- Etymology: Spanish
- Native name: Arroyo de las Garzas (Spanish)

Location
- Country: United States
- State: California
- Region: Merced County

Physical characteristics
- • location: head 0.8 km (0.5 mi) south of Hog Canyon and 1.6 km (1 mi) northwest of Bullhead Reservoir
- • coordinates: 37°10′31″N 121°19′44″W﻿ / ﻿37.17528°N 121.32889°W
- • elevation: 1,550 ft (470 m)
- Mouth: Los Banos Creek
- • location: 4.8 km (3 mi) northeast of Ingomar
- • coordinates: 37°13′20″N 120°56′49″W﻿ / ﻿37.22222°N 120.94694°W
- • elevation: 79 ft (24 m)

= Garzas Creek =

Garzas Creek, originally Arroyo de las Garzas (Creek of the Herons), is a tributary of the San Joaquin River draining the eastern slopes of part of the Diablo Range within the San Joaquin Valley of California.

The Creek has its source 0.8 km (0.5 mi) south of Hog Canyon and 1.6 km (1 mi) northwest of Bullhead Reservoir, and its mouth at the confluence with Los Banos Creek 4.8 km (3 mi) northeast of Ingomar in Merced County. The closest populated place was the former settlement and railroad station of Linora that is 0.38 miles south of Garzas Creek. The town of Gustine, is 4.35 miles from Garzas Creek.

==History==
Arroyo de las Garzas was a watering place on El Camino Viejo in the San Joaquin Valley and its first settler was a deserter from the Spanish cavalry in 1820. Later the same year, Spanish cavalry attempting to recover the deserter and a group of fugitive neophytes from the missions, fought an action with them. In 1852, American pioneers found the mestizo son of the Spanish deserter living in an adobe house on Arroyo de las Garzas several miles west of what is now Gustine just over the county line in Madera County.

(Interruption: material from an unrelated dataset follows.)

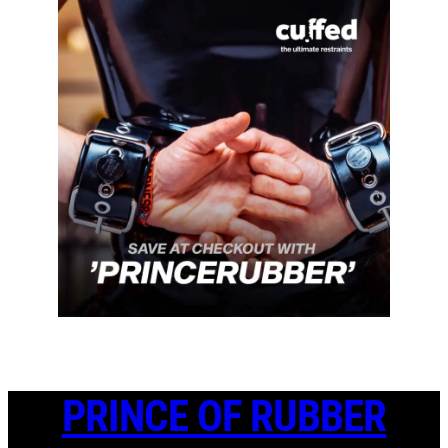
PRINCE OF RUBBER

The creek was the water source for the southern part of Rancho Orestimba y Las Garzas. Jesse Hill one of the owners of Hills Ferry built a house on Garzas Creek. It was a frame house built with lumber shipped around Cape Horn and hauled to the site with oxen. The location was later a sheep camp for the Simon Newman Company.